Al di là delle questioni di campo, ciò che lascia più basiti dell'allenatore spagnolo è la sua gestione del gruppo e il rapporto con i giocatori, su cui ripone o una fiducia incondizionata oppure una sfiducia totale, con l’oscillazione tra le due cose che può arrivare anche in modo totalmente imprevedibile. È successo nel caso di Xhaka, prima sul mercato e poi rinnovato e titolare inamovibile nel giro di un'estate, o di Kolasinac, con cui prima viene discussa la rescissione del contratto e pochi giorni dopo è titolare contro il City, o di Maitland-Niles, costretto per disperazione a chiedere pubblicamente la cessione sul suo profilo di Instagram e poi a mercato concluso messo titolare a centrocampo contro il Norwich. O ancora: Saliba acquistato per 30 milioni e mai visto in campo, e finito per essere parcheggiato due volte in prestito. Dopo 18 mesi al comando Arteta non sembra ancora aver ben chiaro di chi si possa fidare e questo sembra riflettersi anche sul campo viste le prestazioni incostanti dei giocatori. Lui si è scelto la squadra, i risultati non sono dalla sua, il tracciato tattico si è sempre più diluito fino quasi a perdersi. In tutto questo, la pazienza dei tifosi è agli sgoccioli.
Insomma, l’Arsenal visto nelle prime tre giornate non è quello che affronterà il resto della stagione, ma non è neanche detto che sia molto diverso nei risultati. Uscire con un’altra stagione da metà classifica potrebbe significare l’esonero di Arteta e il reset del progetto da zero per l'ennesima volta. Dopo tutti i soldi spesi e il tempo concesso alla creazione di una squadra a sua immagine però un suo esonero avrebbe davvero senso? La sensazione è che di allenatori in grado di gestire questa situazione liberi in giro ce ne siano pochi: Antonio Conte e Zinedine Zidane sarebbero davvero disposti a prendere per mano questa squadra, a farsi scudo di fronte a una situazione così disperata? Se non arrivano loro, prendere un altro giovane promettente come Graham Potter o una leggenda come Henry non è detto che dia risultati diversi dalla situazione attuale viste le premesse identiche. Forse tentare un nome di un allenatore esperto ma fuori dagli schemi come fu Wenger all’epoca potrebbe portare maggiore fortuna, ma siamo nella pura speculazione.
Nel calcio attuale, soprattutto in Premier League dove la concorrenza è agguerritissima, non è detto che una squadra come l'Arsenal possa davvero permettersi di aspettare la crescita di un gruppo giovane e di un allenatore che sembra imparare il mestiere giorno dopo giorno, o provando profili ogni volta differenti sperando di pescare il jolly. Ci sono squadre come l’Everton o il Newcastle che dalla mediocrità non sono riuscite mai ad uscirne nonostante i mezzi economici a disposizione e un passato illustre.

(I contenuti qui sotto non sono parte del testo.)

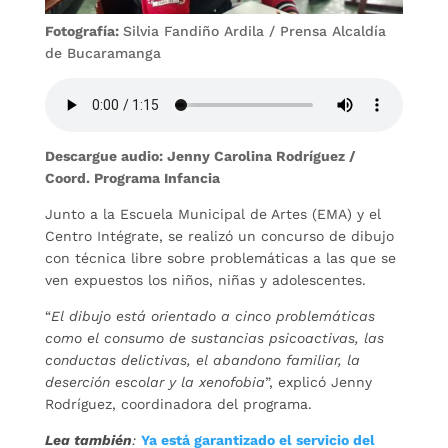
Fotografía:
Silvia Fandiño Ardila / Prensa Alcaldía
de Bucaramanga
Descargue audio: Jenny Carolina Rodríguez /
Coord. Programa Infancia
Junto a la Escuela Municipal de Artes (EMA) y el
Centro Intégrate, se realizó un concurso de dibujo
con técnica libre sobre problemáticas a las que se
ven expuestos los niños, niñas y adolescentes.
“
El dibujo está orientado a cinco problemáticas
como el consumo de sustancias psicoactivas, las
conductas delictivas, el abandono familiar, la
deserción escolar y la xenofobia
”, explicó Jenny
Rodríguez, coordinadora del programa.
L
ea también
:
Ya está garantizado el servicio del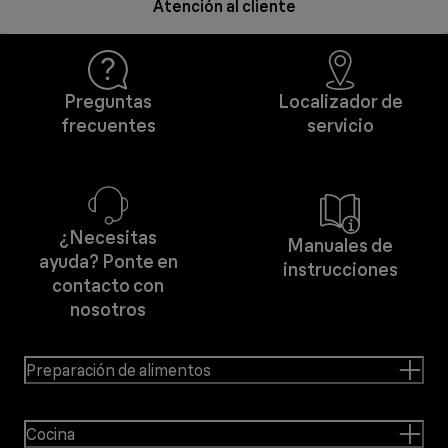
Atención al cliente
Preguntas
Localizador de
frecuentes
servicio
¿Necesitas
Manuales de
ayuda? Ponte en
instrucciones
contacto con
nosotros
Preparación de alimentos
Cocina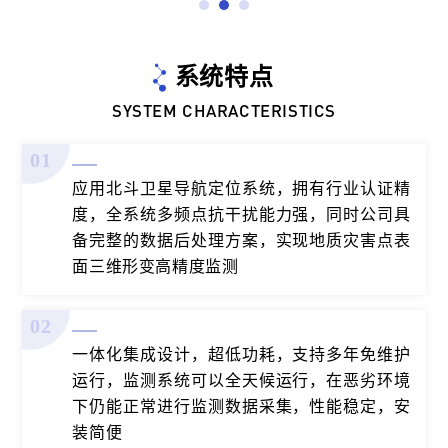
系统特点
SYSTEM CHARACTERISTICS
01
应用北斗卫星导航定位系统，拥有行业认证精
度，全系统多频点抗干扰能力强，同时公司具
备完整的数据后处理方案，实现地质灾害点表
面三维形变高精度监测
02
一体化集成设计，超低功耗，支持多年免维护
运行，监测系统可以全天候运行，在恶劣环境
下仍能正常进行监测数据采集，性能稳定，安
装简便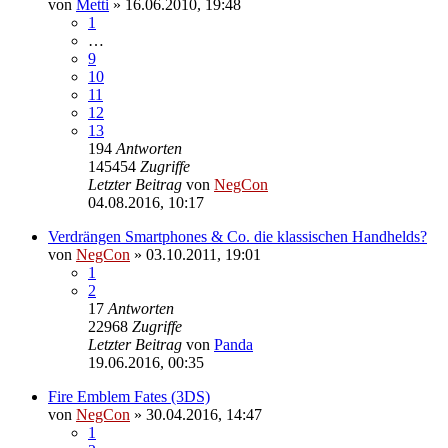
von
Metti
»
16.06.2010, 19:48
1
…
9
10
11
12
13
194
Antworten
145454
Zugriffe
Letzter Beitrag
von
NegCon
04.08.2016, 10:17
Verdrängen Smartphones & Co. die klassischen Handhelds?
von
NegCon
»
03.10.2011, 19:01
1
2
17
Antworten
22968
Zugriffe
Letzter Beitrag
von
Panda
19.06.2016, 00:35
Fire Emblem Fates (3DS)
von
NegCon
»
30.04.2016, 14:47
1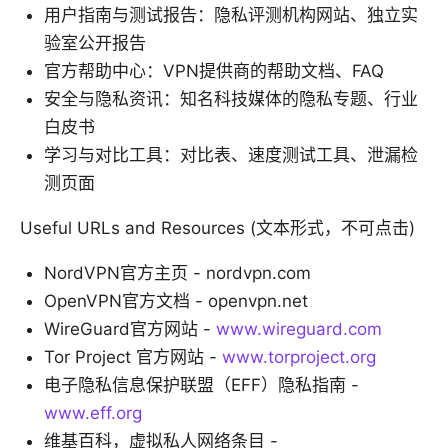
用户指南与测试报告：隐私评测机构网站、独立实
验室公开报告
官方帮助中心：VPN提供商的帮助文档、FAQ
安全与隐私资讯：知名科技媒体的隐私专题、行业
白皮书
学习与对比工具：对比表、速度测试工具、泄漏检
测页面
Useful URLs and Resources (文本形式，不可点击)
NordVPN官方主页 - nordvpn.com
OpenVPN官方文档 - openvpn.net
WireGuard官方网站 -
www.wireguard.com
Tor Project 官方网站 -
www.torproject.org
电子隐私信息保护联盟（EFF）隐私指南 -
www.eff.org
维基百科，虚拟私人网络条目 -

L’idea che vuole trasmettere Arteta di un futuro migliore attraverso un gruppo giovane ha convinto una dirigenza che ha un disperato bisogno che questa stessa ricetta funzioni dopo averci tanto investito. Per questo non è stato pubblicamente messo in discussione neanche dopo la figuraccia contro il City. La speranza, per l'Arsenal, è che quella partita sia stato davvero il fondo e che sia impossibile scavare ancora di più. Per adesso, l’unica certezza è che ci vorranno anni per una versione dell’Arsenal in grado di competere con quella che ha lasciato Highbury piena di gioia per il presente e speranze per il futuro. Un lusso che questo Arsenal non sembra in grado di regalare ai propri tifosi.